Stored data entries
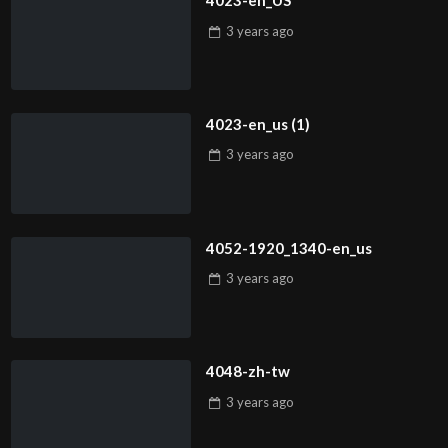
4023-en_US
3 years
ago
4023-en_us (1)
3 years
ago
4052-1920_1340-en_us
3 years
ago
4048-zh-tw
3 years
ago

*Directions:*
What should appear is an exact copy of the lines from the one with "4052-1920_1340-en_us" through the end of the entries above, ends included, and no other text.

*The answer:*
4052-1920_1340-en_us
3 years
ago
4048-zh-tw
3 years
ago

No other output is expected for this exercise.